Bank reserves increased by €21.5bn, mainly due to a large decrease in current accounts (€19.6bn). What is quite worrying is the fact that ‘Deposits related to margin calls’ increased by almost €4.3bn, which means that assets posted as collateral in ECB liquidity operations lost value. It will be interesting to see if this change is permanent or reverses course after the positive results of last week’s Euro summit. General government accounts decreased €4.3bn.
A very positive development was the fact that ‘Liabilities to non-euro area residents’ were stable last week, which means that (especially accounting for increased USD swap usage) there actually were some net euro inflows after a long time.
This week’s MRO was lower than the maturing one (at €163.6bn, down €16.8bn from €180.4bn). Since the reserve maintenance period ends on 10 July and average current account holdings were around to €118.5bn (compared with a reserve requirement of €106.9bn), it is possible that the latest lower MRO bid is related with lower needs for reserve requirements and will be reflected in lower current account holdings (they were €95.9bn today). Still, total liquidity is higher today (deposit facility + current accounts + fixed term deposits) at €1112.9bn, compared to €1100bn in the financial statement, which might suggest funds movement from government accounts.
ECB released its weekly statement for the week ending on 22 June. Although the past week was highlighted by a significant increase in risk apetite (with a corresponding fall in Spanish/Italian sovereign yields), the statement still outlines considerable stress in money markets:
On the asset side, total USD liquidity-providing operations (7 and 84-day) increased from $8.7bn to $11.5bn (+2.8bn), marking a long trend of growth in USD swap usage. Lending to credit institutions increased by €34.2bn this week through a larger MRO of €167.3bn. On the other hand, ‘Other Claims’ (ELA) decreased by €5.3bn, lowering total liquidity creation to a bit under €29bn. It seems that Greek deposit outflows probably reversed course and returned to home country banks.

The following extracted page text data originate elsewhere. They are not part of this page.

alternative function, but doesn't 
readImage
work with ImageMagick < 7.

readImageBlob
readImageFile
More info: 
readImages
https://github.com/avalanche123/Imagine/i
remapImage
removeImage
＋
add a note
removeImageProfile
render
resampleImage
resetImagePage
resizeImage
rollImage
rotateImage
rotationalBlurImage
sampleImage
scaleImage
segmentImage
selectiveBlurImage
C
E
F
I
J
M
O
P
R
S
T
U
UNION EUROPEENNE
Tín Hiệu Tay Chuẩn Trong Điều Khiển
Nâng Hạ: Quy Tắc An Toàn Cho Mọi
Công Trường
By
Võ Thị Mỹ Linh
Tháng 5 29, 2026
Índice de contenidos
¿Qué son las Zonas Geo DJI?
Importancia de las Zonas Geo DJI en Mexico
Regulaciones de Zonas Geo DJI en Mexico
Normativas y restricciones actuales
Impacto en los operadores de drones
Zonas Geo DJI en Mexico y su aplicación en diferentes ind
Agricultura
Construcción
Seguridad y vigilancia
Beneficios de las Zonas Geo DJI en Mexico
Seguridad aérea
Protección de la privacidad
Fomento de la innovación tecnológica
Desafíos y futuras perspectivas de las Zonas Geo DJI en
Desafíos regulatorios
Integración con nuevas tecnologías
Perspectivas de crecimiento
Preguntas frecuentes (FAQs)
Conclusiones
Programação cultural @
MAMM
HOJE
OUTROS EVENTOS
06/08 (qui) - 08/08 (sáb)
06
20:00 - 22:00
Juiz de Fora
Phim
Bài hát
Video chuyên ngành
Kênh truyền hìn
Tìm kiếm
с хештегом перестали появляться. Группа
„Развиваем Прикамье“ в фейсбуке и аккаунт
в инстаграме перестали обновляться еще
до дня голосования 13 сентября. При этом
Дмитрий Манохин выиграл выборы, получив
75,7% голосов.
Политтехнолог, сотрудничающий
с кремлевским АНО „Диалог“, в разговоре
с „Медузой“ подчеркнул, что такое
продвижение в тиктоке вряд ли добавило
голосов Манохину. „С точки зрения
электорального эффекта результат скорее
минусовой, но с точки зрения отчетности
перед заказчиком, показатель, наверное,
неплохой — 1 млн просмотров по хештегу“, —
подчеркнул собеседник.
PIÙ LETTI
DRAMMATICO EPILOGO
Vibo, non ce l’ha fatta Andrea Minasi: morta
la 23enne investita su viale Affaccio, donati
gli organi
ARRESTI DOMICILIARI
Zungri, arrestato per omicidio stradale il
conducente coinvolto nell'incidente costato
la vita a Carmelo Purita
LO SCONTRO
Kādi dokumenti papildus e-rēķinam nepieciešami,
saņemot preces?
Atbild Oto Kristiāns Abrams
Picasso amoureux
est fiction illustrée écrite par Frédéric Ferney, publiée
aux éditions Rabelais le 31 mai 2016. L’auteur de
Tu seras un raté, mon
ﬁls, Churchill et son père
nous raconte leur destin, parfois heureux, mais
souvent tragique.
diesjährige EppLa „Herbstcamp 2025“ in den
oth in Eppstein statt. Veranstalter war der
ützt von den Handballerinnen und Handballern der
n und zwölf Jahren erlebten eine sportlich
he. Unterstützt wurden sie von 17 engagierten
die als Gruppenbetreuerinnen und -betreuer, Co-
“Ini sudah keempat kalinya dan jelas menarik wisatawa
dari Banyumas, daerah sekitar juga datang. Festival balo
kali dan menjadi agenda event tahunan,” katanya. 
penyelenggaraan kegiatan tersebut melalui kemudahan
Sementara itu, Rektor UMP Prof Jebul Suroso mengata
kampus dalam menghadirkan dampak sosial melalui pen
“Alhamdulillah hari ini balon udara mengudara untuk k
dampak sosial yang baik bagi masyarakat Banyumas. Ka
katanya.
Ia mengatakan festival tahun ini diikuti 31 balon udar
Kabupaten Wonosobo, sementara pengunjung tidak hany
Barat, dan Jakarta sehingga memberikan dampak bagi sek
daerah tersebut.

Bank reserves were lower by €21.2bn, mainly due to a large decrease in current accounts (€53.9bn) while usage of the deposit facility was larger by €34bn (with most of the change probably relating to reserve ratio maintenance). General government accounts on the other hand grew €42.3bn.
Liabilities to non-euro area residents continued to increase, this week growing by €10.9bn. Even if we account for growth in USD swap usage, outflows from the Euro area kept their upward trend. As the chart below highlights, (since end of March) the ECB balance sheet expansion has been mainly used to finance outflows from the euro area (or USD funding not available in the private markets) with a total net change of more than €73bn. The sovereign crisis has started to morph in a euro confidence crisis.

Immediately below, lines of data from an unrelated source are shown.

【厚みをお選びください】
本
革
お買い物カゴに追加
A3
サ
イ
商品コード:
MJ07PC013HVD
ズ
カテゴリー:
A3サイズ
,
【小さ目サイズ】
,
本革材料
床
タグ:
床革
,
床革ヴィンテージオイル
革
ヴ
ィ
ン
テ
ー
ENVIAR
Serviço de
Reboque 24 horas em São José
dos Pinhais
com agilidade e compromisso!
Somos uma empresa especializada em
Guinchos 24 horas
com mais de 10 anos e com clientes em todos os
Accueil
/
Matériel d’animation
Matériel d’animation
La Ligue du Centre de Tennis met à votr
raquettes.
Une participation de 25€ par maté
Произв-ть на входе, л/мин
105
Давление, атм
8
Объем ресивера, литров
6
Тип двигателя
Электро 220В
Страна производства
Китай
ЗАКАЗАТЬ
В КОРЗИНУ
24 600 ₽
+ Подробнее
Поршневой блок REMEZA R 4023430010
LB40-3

This week’s MRO was again larger than the maturing one (at €180.4bn, up €13.1bn from €167.3bn). Continued and increasing resource to the weekly refinancing operations makes it clear that the 3Y-LTRO excess liquidity is quite used up.
Spanish T-Bill auction
Today, Spain auctioned 3 and 6-month T-Bills. Rates settled at 2.362% for the 3-month bills and 3.237% for the 6-month.Given the fact that the ECB will continue to provide 3-month LTROs (it just announced a new one with 27/6 as tender date) and Spanish banks can post these securities to the ECB with minimum haircuts (to borrow at the MRO rate) and avoid any liability mismatch, these rates are a disaster and show lack of demand even from domestic players, at least without a very large premium. The results are even more worrying if one accounts for the fact that T-Bills are not considered to have any significant default risk (based on the Greek PSI experience). Comparing the t-bill rates with eurepo rates (a bit under 0.1% for both 3 and 6 month tenors) paints an even darker picture.

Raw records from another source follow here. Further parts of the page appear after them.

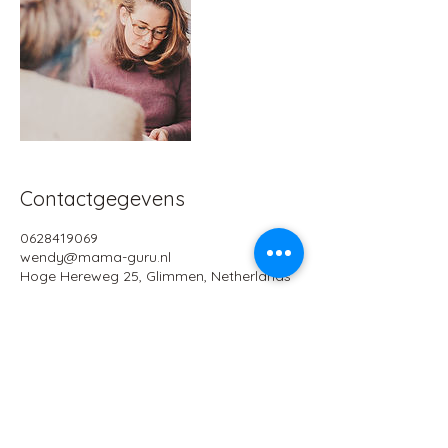
Contactgegevens
0628419069
wendy@mama-guru.nl
Hoge Hereweg 25, Glimmen, Netherlands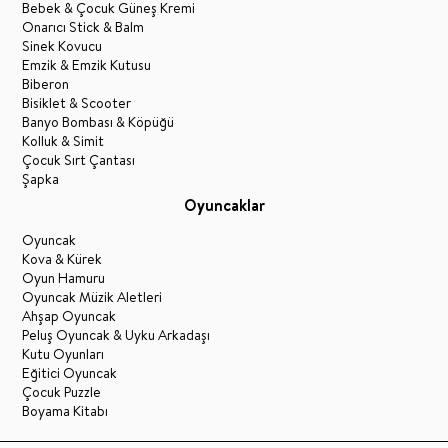
Bebek & Çocuk Güneş Kremi
Onarıcı Stick & Balm
Sinek Kovucu
Emzik & Emzik Kutusu
Biberon
Bisiklet & Scooter
Banyo Bombası & Köpüğü
Kolluk & Simit
Çocuk Sırt Çantası
Şapka
Oyuncaklar
Oyuncak
Kova & Kürek
Oyun Hamuru
Oyuncak Müzik Aletleri
Ahşap Oyuncak
Peluş Oyuncak & Uyku Arkadaşı
Kutu Oyunları
Eğitici Oyuncak
Çocuk Puzzle
Boyama Kitabı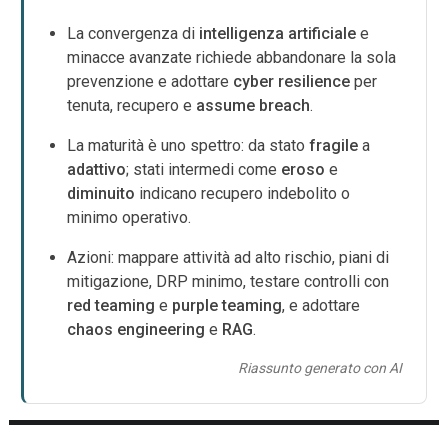
La convergenza di
intelligenza artificiale
e
minacce avanzate richiede abbandonare la sola
prevenzione e adottare
cyber resilience
per
tenuta, recupero e
assume breach
.
La maturità è uno spettro: da stato
fragile
a
adattivo
; stati intermedi come
eroso
e
diminuito
indicano recupero indebolito o
minimo operativo.
Azioni: mappare attività ad alto rischio, piani di
mitigazione, DRP minimo, testare controlli con
red teaming
e
purple teaming
, e adottare
chaos engineering
e
RAG
.
Riassunto generato con AI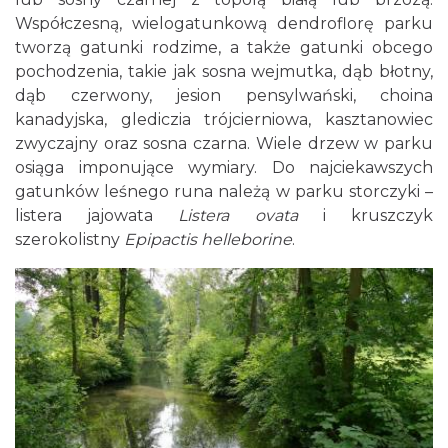
Współczesną, wielogatunkową dendroflorę parku
tworzą gatunki rodzime, a także gatunki obcego
pochodzenia, takie jak sosna wejmutka, dąb błotny,
dąb czerwony, jesion pensylwański, choina
kanadyjska, glediczia trójcierniowa, kasztanowiec
zwyczajny oraz sosna czarna. Wiele drzew w parku
osiąga imponujące wymiary. Do najciekawszych
gatunków leśnego runa należą w parku storczyki –
listera jajowata
Listera ovata
i kruszczyk
szerokolistny
Epipactis helleborine
.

Cyprus government bonds are no longer eligible as collateral for refinancing operations with the European Central Bank after the country’s credit ratings fell below the minimum standard (from all rating agencies) following the bailout request by the local government. That will probably lead to an increase in ELA liquidity from the central bank of Cyprus which already provides a substantial amount of it to local banks (equal to €5.7bn in May while lending through refinancing operations was close to €6.1bn).
ECB released its weekly statement for the week ending on 15 June. I feel that i might be starting to sound like a broken record but the stressed environment since last week has not changed one bit:
On the asset side, the 7-day USD liquidity-providing operation increased from $1.5bn to $2.4bn. A marginal increase but still significant, especially since last week’s operation was also $1bn higher than the previous one. Lending to credit institutions increased by €21.2bn this week, both through higher settled amounts at the MRO €(12.4bn increase) and in the 1-month LTRO (€7.9bn) while resource to the marginal facility also increased by €1bn to a total of close to €3bn.
ELA increased by €2.2bn, which should probably be related to deposits outflows in Greece before this Sunday’s general elections. It will be interesting to see if total amounts decrease this week after Greece elected a pro-bailout government.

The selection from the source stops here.